WAR HORSE (2011). Steven Spielberg is no novice when it comes to presenting moviegoers with the horrors of war, whether it's the muted screams of Schindler's List, the frontline carnage of Saving Private Ryan or even the knotty retaliations of Munich. While all those films deservedly earned R ratings, don't be fooled into thinking the PG-13 War Horse takes a much softer approach to the subject at hand — with several specific scenes, Spielberg establishes that his World War I epic, like some of the platoons marching through it, won't take any prisoners. Before those sequences arrive, we're introduced to the majestic title animal, a horse (named Joey) who bonds with youthful farmhand Albert (Jeremy Irvine) before being sold to the British army. A sensitive captain (Tom Hiddleston) promises Albert that he'll take good care of Joey, but the horse doesn't remain in the officer's hands; instead, Joey finds himself passing between soldiers and civilians, between Brits and Germans, between kindly souls and abusive monsters. A young girl offers him a home; a German officer plans to work him until he drops dead; soldiers from each side team up to save him. And so it goes. Based on the smash stage hit, War Horse has been opened up in breathtaking fashion for the screen, vibrantly bringing each vignette to life and allowing them to collectively address how war diminishes not just humankind but irrevocably destroys surrounding environs. War Horse is a movie of rage, but it's also one of empathy and understanding — it's to Spielberg's credit that he knows the storyline is emotionally wrenching enough that he doesn't need to manipulate tears out of anyone (believe you me, many viewers won't need any coaxing to reach for those hankies at the appropriate moments). Only with the final shot selections does the director succumb to the sort of artistic grandstanding that's sometimes in his nature, but these screensaver images hardly negate the power and the fury of the hard-charging movie that precedes them.
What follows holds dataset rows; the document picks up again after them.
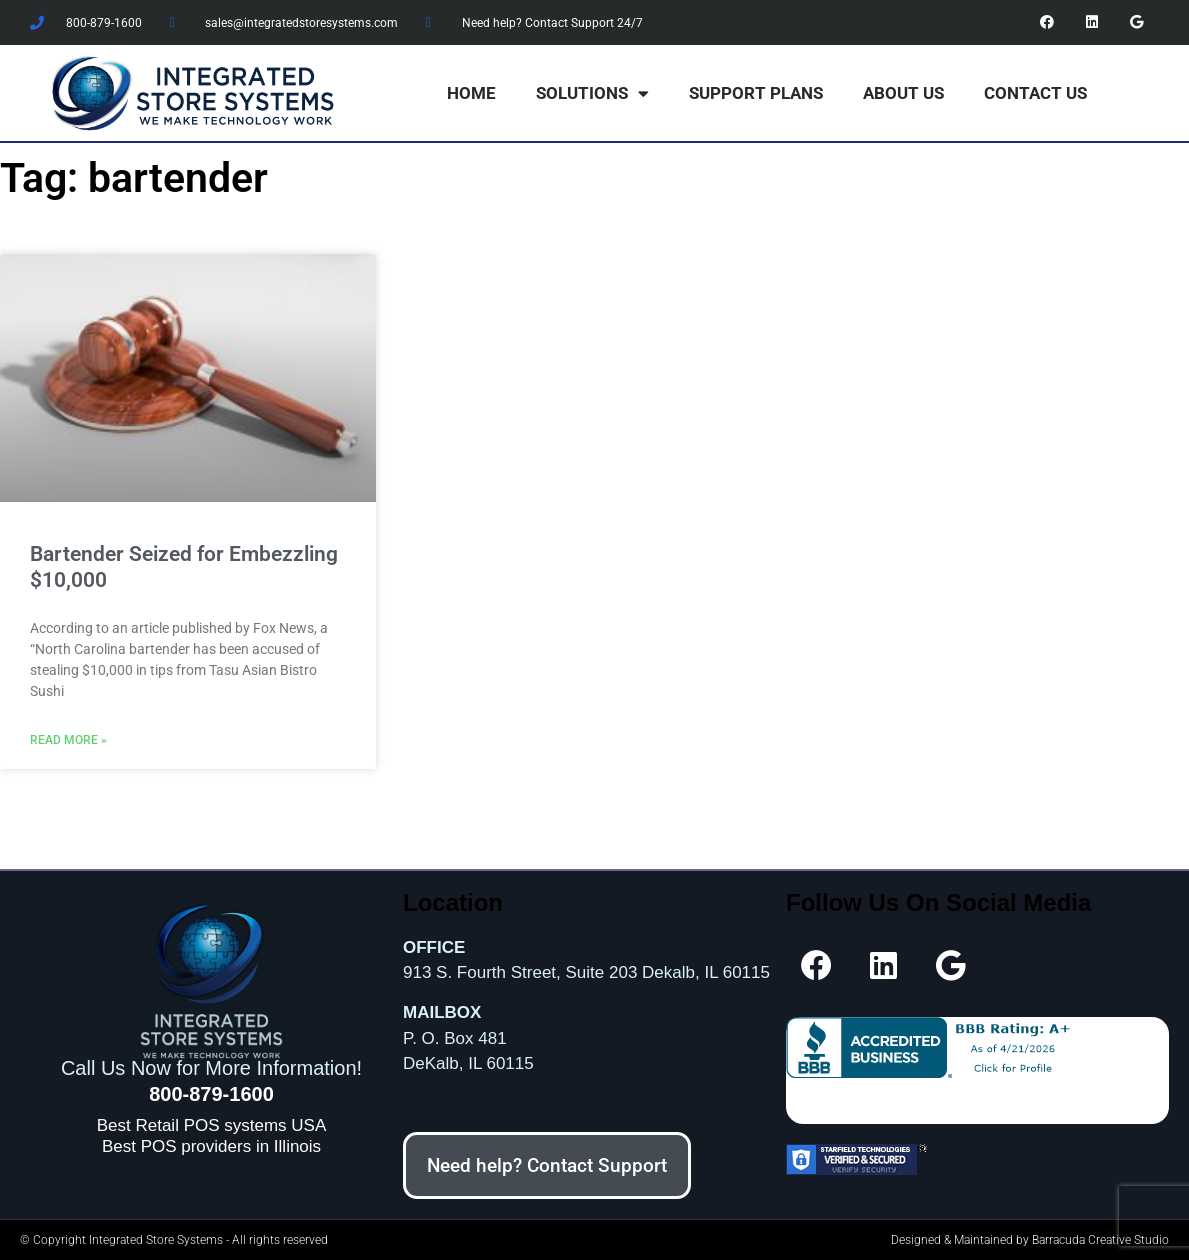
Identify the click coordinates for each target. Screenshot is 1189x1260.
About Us (903, 93)
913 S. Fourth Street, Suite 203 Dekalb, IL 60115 (586, 972)
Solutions (592, 93)
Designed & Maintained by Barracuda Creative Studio (1030, 1240)
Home (471, 93)
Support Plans (756, 93)
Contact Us (1035, 93)
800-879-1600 (211, 1094)
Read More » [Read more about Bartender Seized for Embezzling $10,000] (68, 740)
This earned six Oscar nominations, including one for Best Picture.
Extras on the Blu-ray four-disc combo pack include an hour-long making-of documentary created by Spielberg; various looks at the technical aspects of the film, including the editing, scoring, sound design and cinematography; a discussion with producer Kathleen Kennedy, including photos she took during filming; and a piece offering the point of view of film extra Martin Dew.